書評
『国家と人種偏見』(阪急コミュニケーションズ)
差別の視点で世界史捉える
憂鬱(ゆううつ)な読後感が残る。といってつまらぬ本なのではない。重いテーマであることが、読み進むうちから、それこそ体にずしりとこたえてくるからだ。人種偏見――これを著者は「二十世紀の難題」とよぶ。「差別の起源は古い」というまことにさりげない一言で始まる本書は、古代から現代までの世界史を、人種偏見の視角からパノラマをくり広げるように展開している。コリン・パウエルが何故大統領選への出馬をとりやめたのか。日韓関係が何故植民地時代の評価をめぐってぎくしゃくするのか。などなど昨今目につく問題の底流に確固として存在するのは、人種偏見に他ならない。ただそれを公式には言わず、また言えないのがこの種の問題の難しさなのだ。どうしてであろうか。本書後半で詳述しているように、戦後五十年の間に人種平等思想は広く世界中に行き渡っていった。しかしそれだけに、人種偏見は奥へ奥へと篭(こも)る結果を招いているからである。

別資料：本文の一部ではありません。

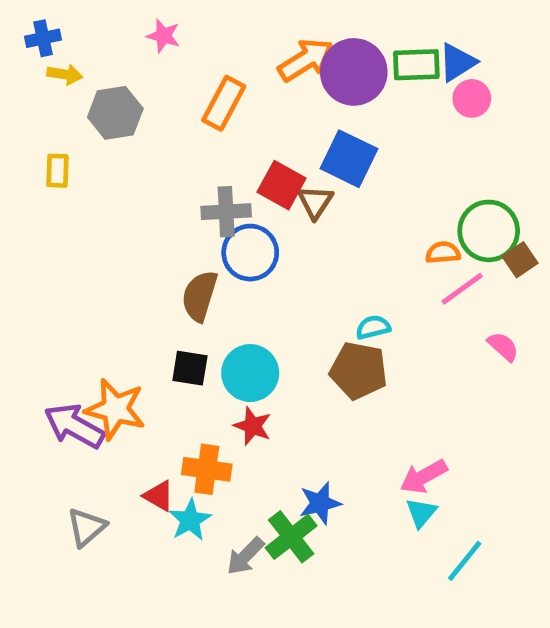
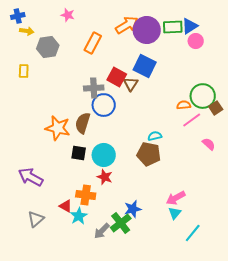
orange star: (115, 409) -> (58, 128), moved

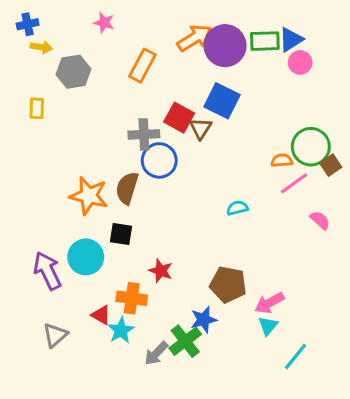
brown pentagon: (149, 154) -> (228, 284), moved
cyan circle: (104, 155) -> (86, 257), moved
purple arrow: (31, 177) -> (47, 271), turned 35

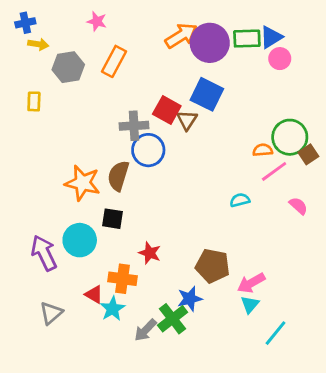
orange rectangle: (142, 66) -> (114, 61), moved
cyan semicircle: (237, 208) -> (240, 200), moved

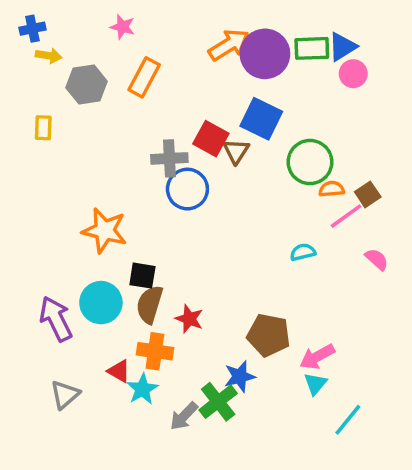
green circle: (290, 137) -> (310, 162), moved
brown square: (308, 154) -> (368, 194), moved
brown semicircle: (118, 176) -> (150, 304), moved

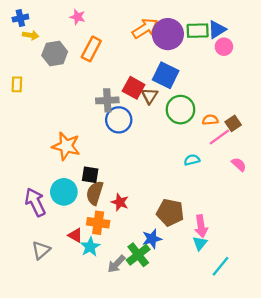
yellow rectangle: (43, 128) -> (17, 84), moved
green circle: (310, 162) -> (180, 110), moved
pink arrow: (317, 357) -> (201, 226), turned -70

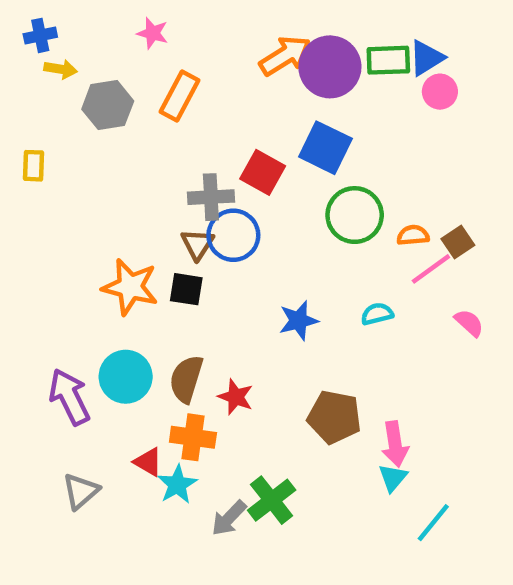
brown triangle: (150, 96) -> (197, 244), moved
black square: (90, 175) -> (186, 289), moved
blue star: (152, 239) -> (298, 321), moved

本書は、古今多くの研究者の業績の紹介と批判の上に議論を展開しているが、単に人種偏見を平板に叙述しているわけではない。あからさまな人種偏見と奥へ篭る人種偏見とのダイナミクスの中に、世界史を捉(とら)えようとしている点に特色を持つ。とりわけ本書前半は、第二次世界大戦までという扱う時代の長さに比べてテンポが速くわかりやすい。

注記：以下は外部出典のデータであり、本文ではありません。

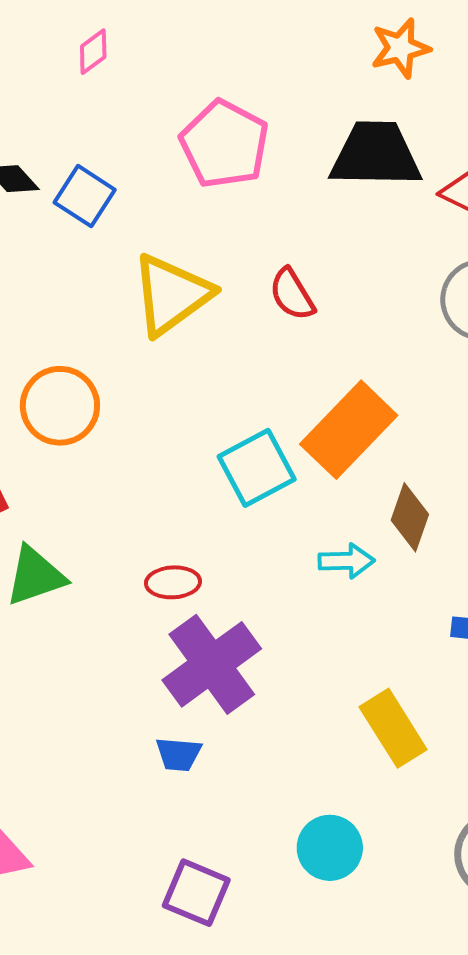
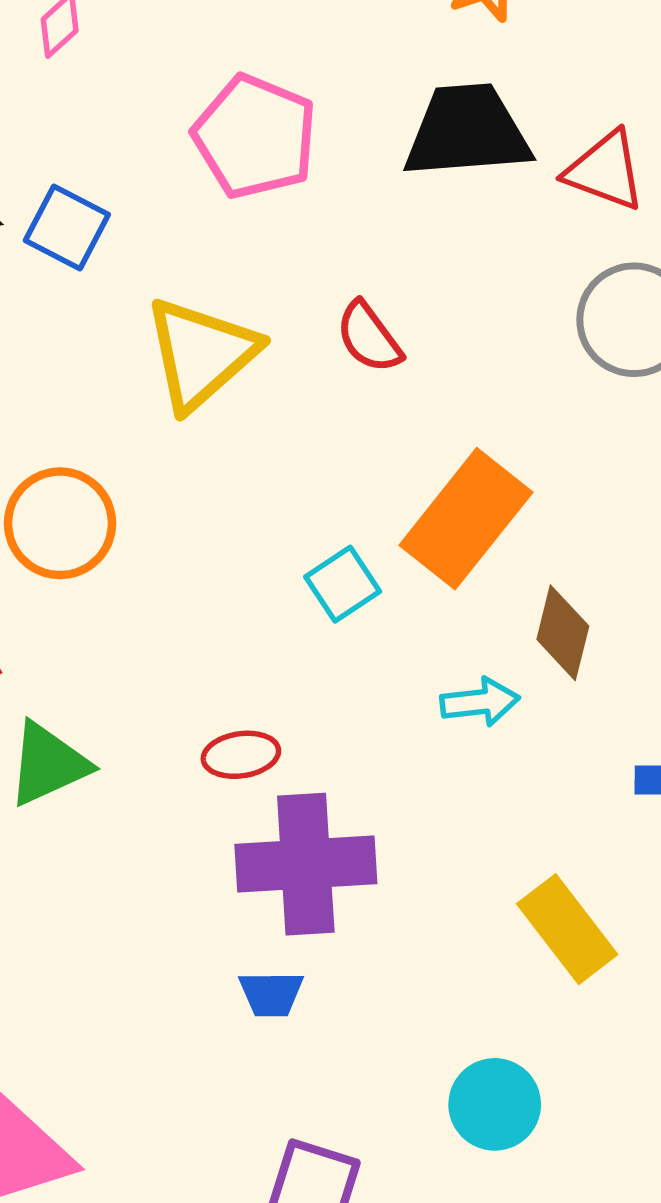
cyan square: (257, 468) -> (343, 584), size x0.7
purple cross: (212, 664) -> (306, 864), turned 38

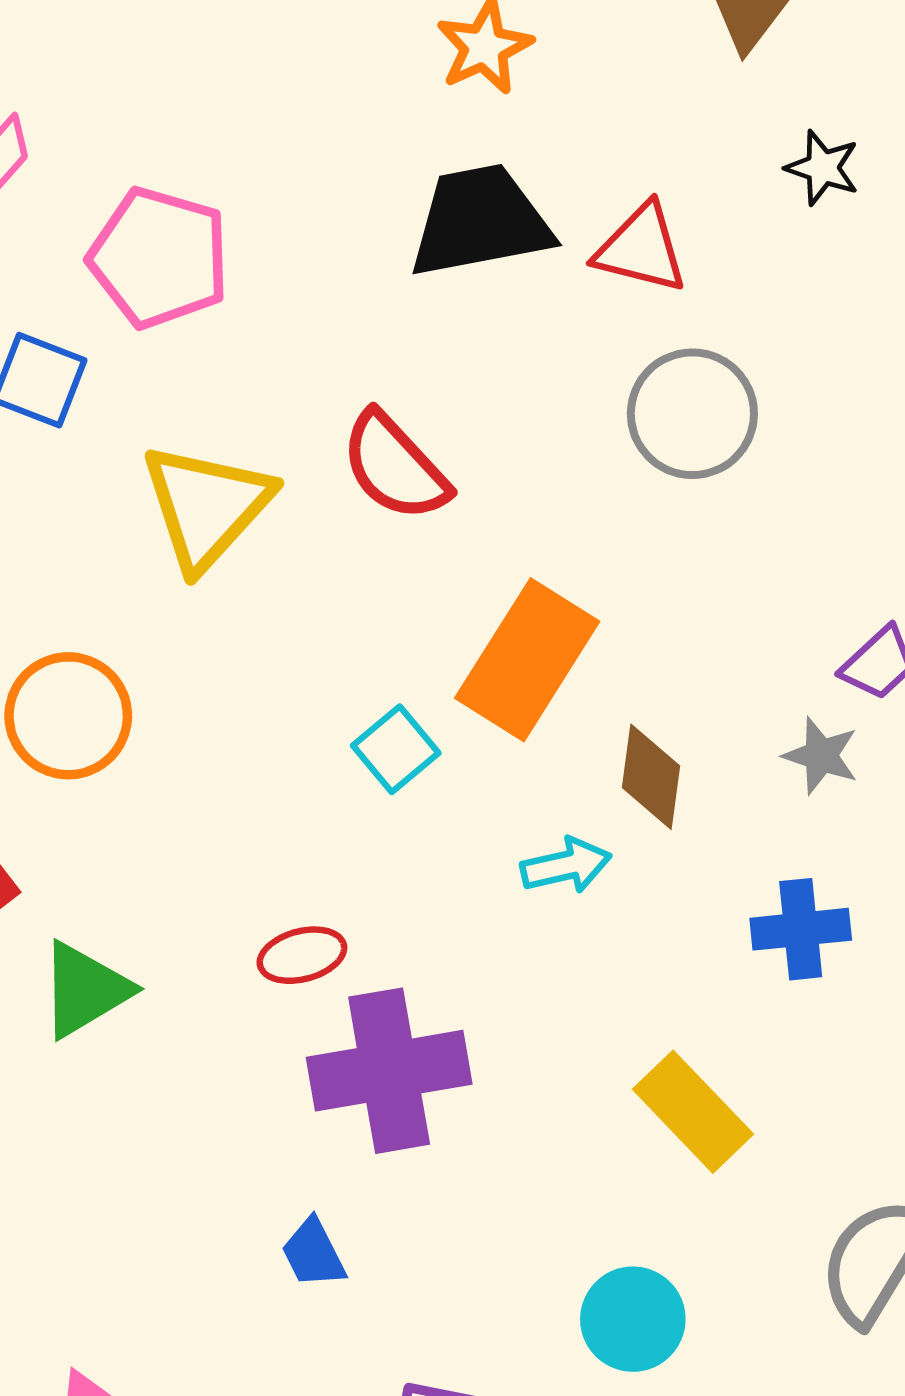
pink pentagon: (255, 137) -> (159, 258), moved
red semicircle: (369, 337) -> (395, 467), size x1.4
blue trapezoid: (271, 994) -> (313, 1253), moved, turned 70

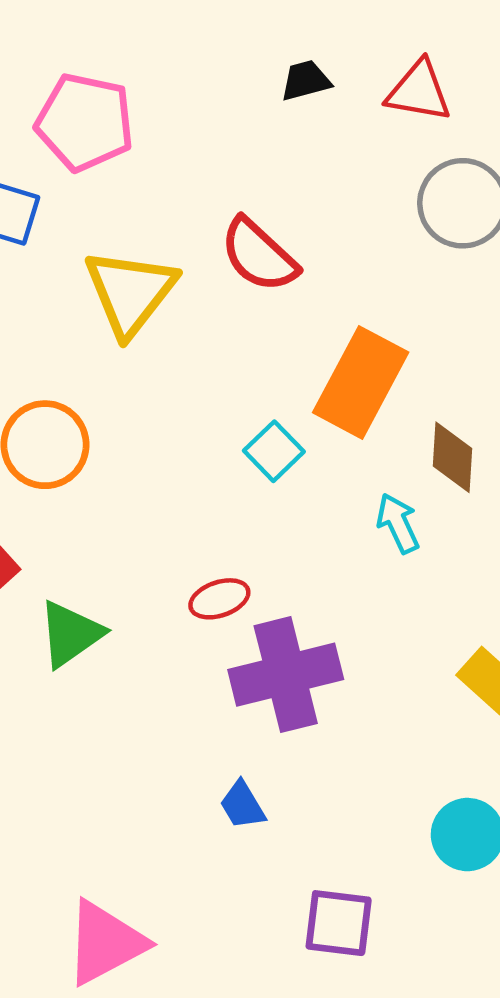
black trapezoid: (480, 221) -> (306, 81), size x0.5
cyan arrow: (566, 866) -> (398, 523), turned -98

ヴァスコ・ダ・ガマの大航海以来強まった人種偏見は、十六世紀の奴隷貿易によって現代までつながる争点を生み出した。そして十九世紀の奴隷貿易の廃止が、民主主義の拡大とダーウィニズムという科学主義の広がりとによって、かえって人種偏見を強めるというパラドクスをもたらす。
二十世紀はいよいよ日本の出番だ。第一次世界大戦後のパリ講和会議における人種差別撤廃をめぐる日本の役割を、著者は過不足なく描き出す。確かに著者の言うように、日本は欧米からの差別を受け、同時にアジアへの差別を行うという特異な立場にあった。その特異性への認識が今日もなお希薄にすぎるのではないか。大蔵雄之助訳。